Pessoa sentada na cama a usar telemóvel com gráfico de crescimento no computador portátil em frente.

À primeira vista, há aqui um choque de realidades: os jovens queixam-se da falta de habitação, de vínculos laborais precários e de salários que não acompanham o custo de vida. Ao mesmo tempo, novos dados de grandes bancos sugerem que esta mesma Geração Z pode, dentro de poucas décadas, dominar as finanças - e à escala global.

Entre um quarto do Airbnb e patrimónios recorde

Quem hoje está nos 20 e poucos anos vive muitas vezes num modo de stress permanente: castings para quartos em casa partilhada, biscates, estágios, contratos a prazo. Comprar casa? Para muitos, é uma hipótese fora do alcance. Mesmo rendas “normais” consomem, em grandes cidades, uma fatia enorme do rendimento disponível.
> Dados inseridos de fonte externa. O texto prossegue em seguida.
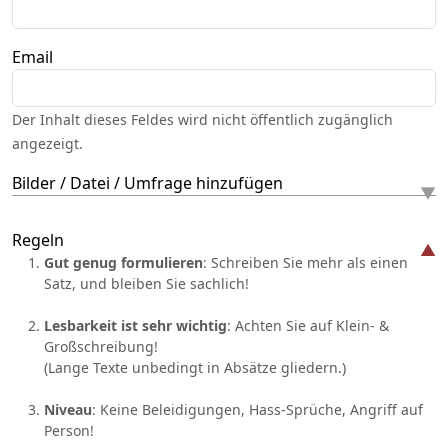
Email
Der Inhalt dieses Feldes wird nicht öffentlich zugänglich
angezeigt.
Bilder / Datei / Umfrage hinzufügen
Regeln
Gut genug formulieren
: Schreiben Sie mehr als einen
Satz, und bleiben Sie sachlich!
Lesbarkeit ist sehr wichtig
: Achten Sie auf Klein- &
Großschreibung!
(Lange Texte unbedingt in Absätze gliedern.)
Niveau
: Keine Beleidigungen, Hass-Sprüche, Angriff auf
Person!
Apesar disso, está a formar-se em segundo plano uma transferência de riqueza de dimensão histórica. De acordo com uma análise do Bank of America, a Geração Z já acumulou, em termos globais, cerca de 9.000 mil milhões de dólares norte-americanos - e em apenas dois anos. As projecções apontam para 36.000 mil milhões até 2030 e para 74.000 mil milhões até aos anos 2040.
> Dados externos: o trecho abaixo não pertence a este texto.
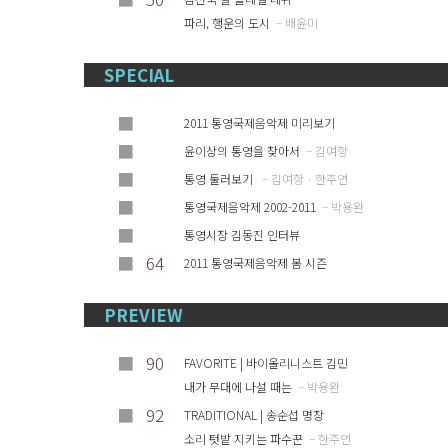
파리, 행운의 도시
– 배윤미
SPECIAL
■
2011 통영국제음악제 미리보기
■
윤이상의 통영을 찾아서
– 김여항
■
통영 둘러보기
– 김여항ㆍ한주연
■
통영국제음악제 2002-2011
– 박용완
■
통영시장 김동진 인터뷰
■
64
2011 통영국제음악제 봄 시즌
PREVIEW
■
90
FAVORITE | 바이올리니스트 김민
내가 무대에 나설 때는
– 박용완
■
92
TRADITIONAL | 송순섭 명창
소리 텃밭 지키는 파수꾼
– 한주연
"A jovem geração parece hoje frequentemente sem folga, mas dentro de poucas décadas controlará um bloco de património historicamente sem precedentes."
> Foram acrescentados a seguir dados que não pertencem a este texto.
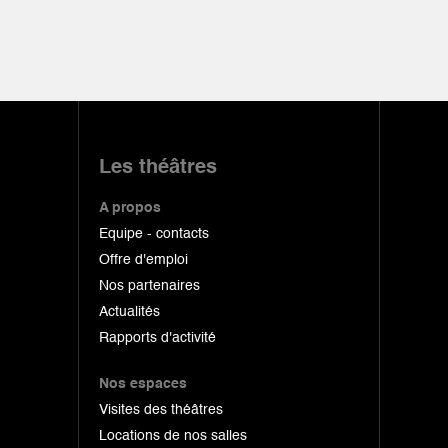
Les théâtres
A propos
Equipe - contacts
Offre d'emploi
Nos partenaires
Actualités
Rapports d'activité
Nos espaces
Visites des théâtres
Locations de nos salles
Em contrapartida, o quotidiano evidencia de forma implacável o encarecimento da vida. Em muitos países, o salário mínimo já não chega, nem de perto, para uma vida autónoma - mesmo com trabalho a tempo inteiro. Há estudos que colocam a diferença em valores tão expressivos que seria necessário quase uma vez e meia o salário mínimo apenas para cobrir os custos essenciais.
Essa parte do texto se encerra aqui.